What does the student government typically do?
Larkins: We do a lot of different things. We have eight different departments, and each department does a different thing. We have a Community Wellness Department that runs our food pantry. We have the grants department, which gives out grants to students. We have the clubs department, which regulates clubs on campus. There's the campus affairs department, which hosts events like trivia nights. There's the executive team, which is the president, vice-president and secretary. Then the administration department, which basically just does admin work. We also rent out Chromebooks for free to students. We used to rent out textbooks and things like that. We're basically just a resource for students all around. Of course, the big thing that you would expect the government to do is to represent the student body. We do that on college committees on the President's Council, on the Board of Education, on the Foundation. So, whenever the college wants student feedback, they come to student government to see what students want.
How many people are in the student government?
Larkins: There are three positions in each department, and we can fill more than that. Typically, there are around 25 positions, but they're not always filled; they don't always need to be. We only have one person in our promotions department, but we don't need anyone else there. I would guess maybe there are 12 to 15 people here right now. That's not as much as there will usually be, but we're doing just fine.
I see that one of the proposals is to lower the GPA requirement from 2.75 to 2.0. Any insight as to why that is being proposed?
Larkins: That was something I was really pushing for. I just didn't think someone's GPA was an indicator of whether or not they would be good for student government. Most other things, like positions in campus leadership, financial aid and staff jobs on The Clackamas Print all require you to have a 2.0 GPA. I just thought it would be more equitable.
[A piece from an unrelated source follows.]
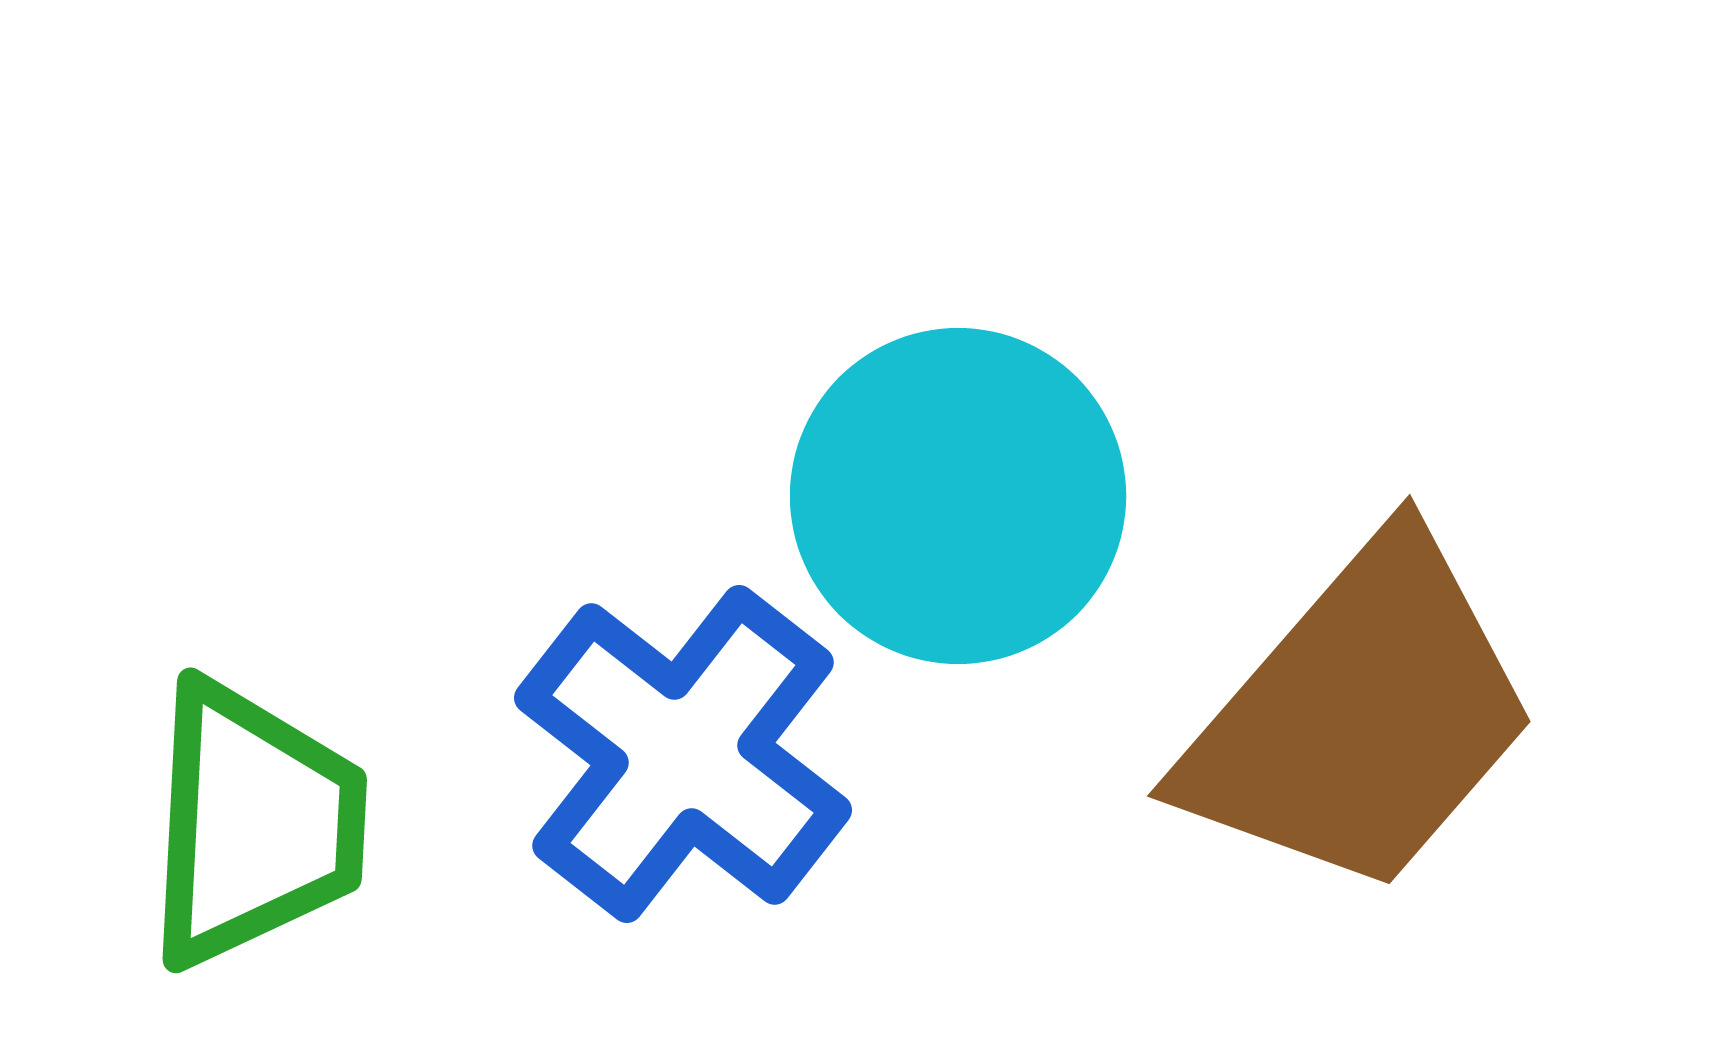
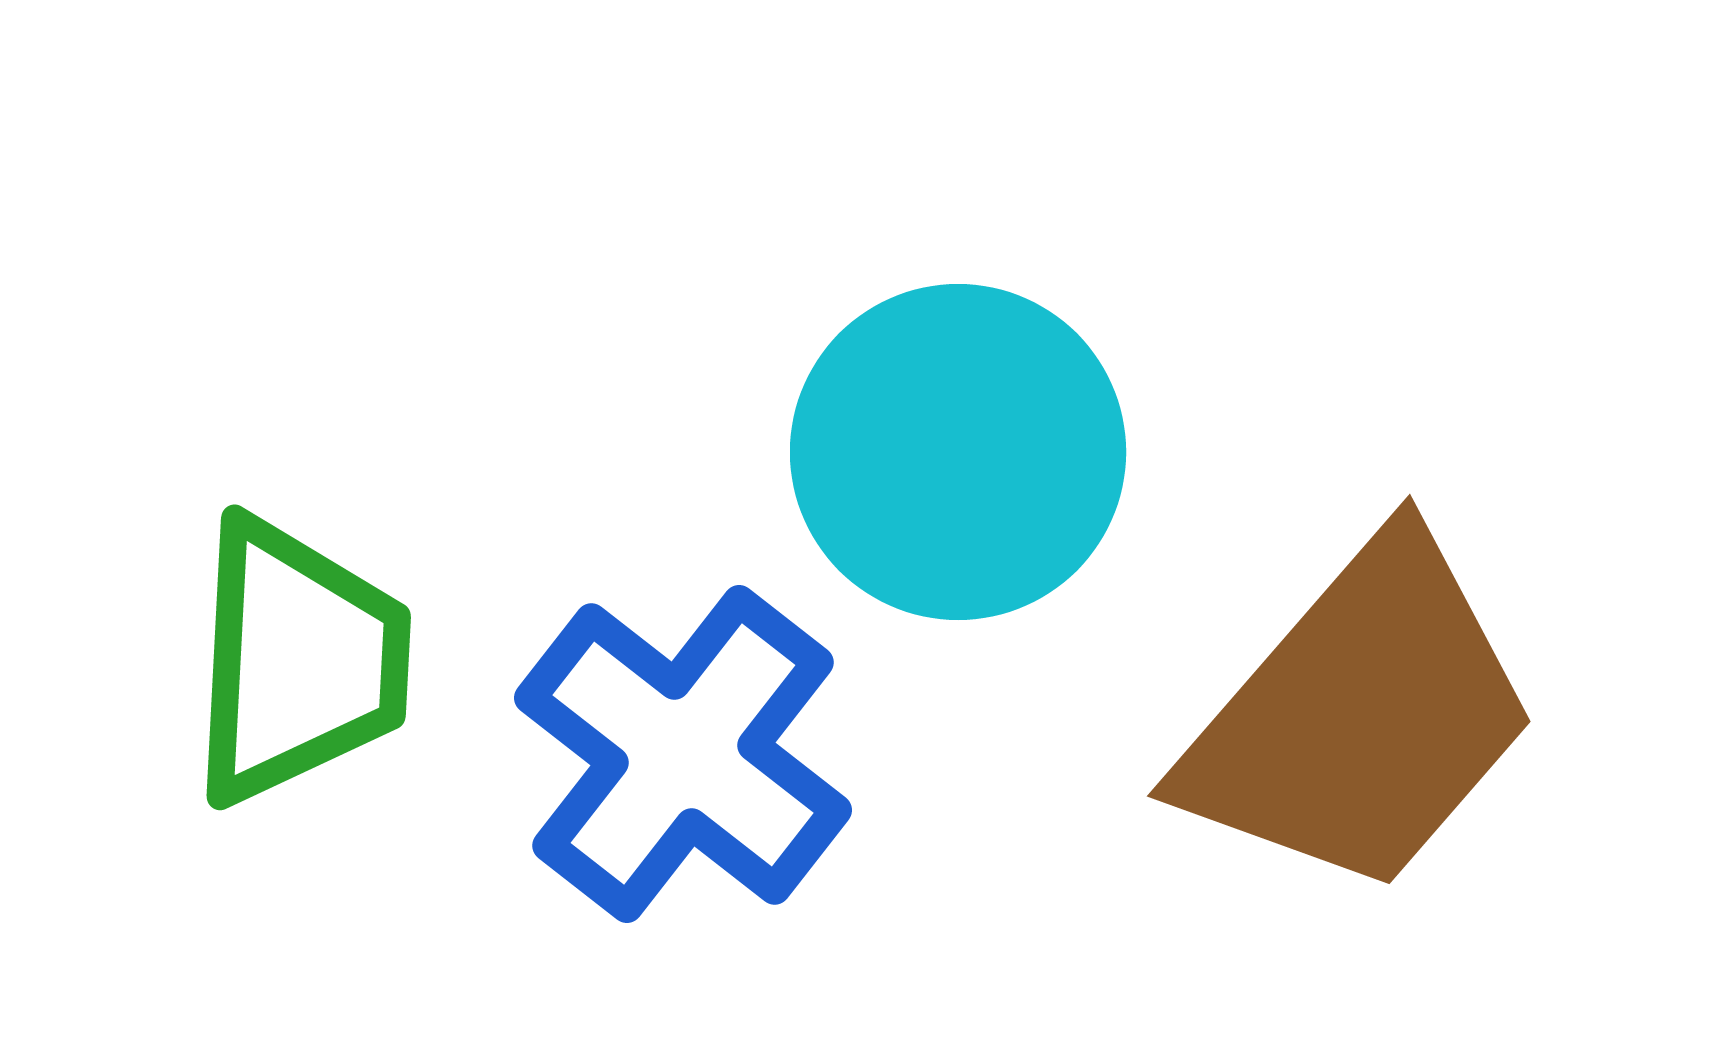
cyan circle: moved 44 px up
green trapezoid: moved 44 px right, 163 px up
As vice president, what are your responsibilities?
Larkins: There are five main ones. The first one is being a hiring manager. Someone applies for student government, I get their application, I read the application, then I make contact with them, and I set up an interview. I also represent students on the Foundation Board of Directors, which is basically the body that raises money that's given out in grants and scholarships directly to students. We also do evaluations for each ASG member at the end of the term to see how they did and what they can improve on. I'm in charge of running that process. Traditionally, the vice president would run the election process. Because I'm running for office, someone else is doing that because it would be a conflict of interest.
What will you be doing as president?
Larkins: The vice-president is very much inward facing. I manage a lot of the operations inside student government, whereas the presidency is more outward facing. The president represents students on the elected Board of Education, which governs pretty much everything. They decide how much tuition costs. I also represent students on the President's Council, which consists of positions like the college president, vice-president and the dean. The president is generally representative of the entire student body.